- [What this task involves]
For the listing below, return the line containing "Электрододержатели", the line containing "Светофильтры и пластины", and all lines in between, exactly as written and nothing else.

※ ※ ※

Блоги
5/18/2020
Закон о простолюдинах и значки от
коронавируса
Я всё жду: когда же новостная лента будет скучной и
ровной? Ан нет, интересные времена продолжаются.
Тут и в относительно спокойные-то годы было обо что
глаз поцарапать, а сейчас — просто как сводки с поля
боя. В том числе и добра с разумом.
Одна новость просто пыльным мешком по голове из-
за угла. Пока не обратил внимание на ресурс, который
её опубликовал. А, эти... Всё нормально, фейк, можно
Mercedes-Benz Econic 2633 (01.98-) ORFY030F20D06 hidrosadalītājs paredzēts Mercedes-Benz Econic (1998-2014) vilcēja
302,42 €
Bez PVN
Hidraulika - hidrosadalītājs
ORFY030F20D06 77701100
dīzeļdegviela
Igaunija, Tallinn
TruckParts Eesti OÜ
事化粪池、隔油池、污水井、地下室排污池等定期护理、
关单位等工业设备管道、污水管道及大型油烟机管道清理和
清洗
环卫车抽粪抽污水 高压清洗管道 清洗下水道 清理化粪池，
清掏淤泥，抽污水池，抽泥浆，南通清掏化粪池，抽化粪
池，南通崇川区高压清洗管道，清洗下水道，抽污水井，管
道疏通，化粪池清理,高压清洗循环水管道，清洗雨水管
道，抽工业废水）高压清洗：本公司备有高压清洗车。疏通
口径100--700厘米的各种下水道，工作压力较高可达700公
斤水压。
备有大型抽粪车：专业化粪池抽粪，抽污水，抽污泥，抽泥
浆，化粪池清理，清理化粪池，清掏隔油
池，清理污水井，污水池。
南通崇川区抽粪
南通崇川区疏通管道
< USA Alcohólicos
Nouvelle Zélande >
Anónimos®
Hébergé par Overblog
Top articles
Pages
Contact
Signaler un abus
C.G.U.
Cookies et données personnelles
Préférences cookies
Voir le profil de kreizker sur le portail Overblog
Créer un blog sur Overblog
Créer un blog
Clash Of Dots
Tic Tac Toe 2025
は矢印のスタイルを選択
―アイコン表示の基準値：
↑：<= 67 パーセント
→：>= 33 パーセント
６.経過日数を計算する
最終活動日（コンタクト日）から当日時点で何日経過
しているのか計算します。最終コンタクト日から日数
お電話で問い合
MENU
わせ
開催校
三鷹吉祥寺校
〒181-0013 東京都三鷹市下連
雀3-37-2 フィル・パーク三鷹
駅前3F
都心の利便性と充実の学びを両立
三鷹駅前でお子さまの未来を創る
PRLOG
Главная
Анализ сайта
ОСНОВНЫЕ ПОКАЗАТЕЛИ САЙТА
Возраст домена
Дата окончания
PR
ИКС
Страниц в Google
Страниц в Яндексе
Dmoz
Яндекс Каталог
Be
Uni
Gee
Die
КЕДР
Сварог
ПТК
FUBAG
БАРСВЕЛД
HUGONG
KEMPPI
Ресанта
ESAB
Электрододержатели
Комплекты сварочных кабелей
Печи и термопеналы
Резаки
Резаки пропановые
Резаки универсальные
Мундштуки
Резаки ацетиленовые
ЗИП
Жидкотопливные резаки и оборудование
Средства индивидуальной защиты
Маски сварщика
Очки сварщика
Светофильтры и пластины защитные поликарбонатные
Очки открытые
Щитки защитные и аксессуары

※ ※ ※

- [Response to the task]
Электрододержатели
Комплекты сварочных кабелей
Печи и термопеналы
Резаки
Резаки пропановые
Резаки универсальные
Мундштуки
Резаки ацетиленовые
ЗИП
Жидкотопливные резаки и оборудование
Средства индивидуальной защиты
Маски сварщика
Очки сварщика
Светофильтры и пластины защитные поликарбонатные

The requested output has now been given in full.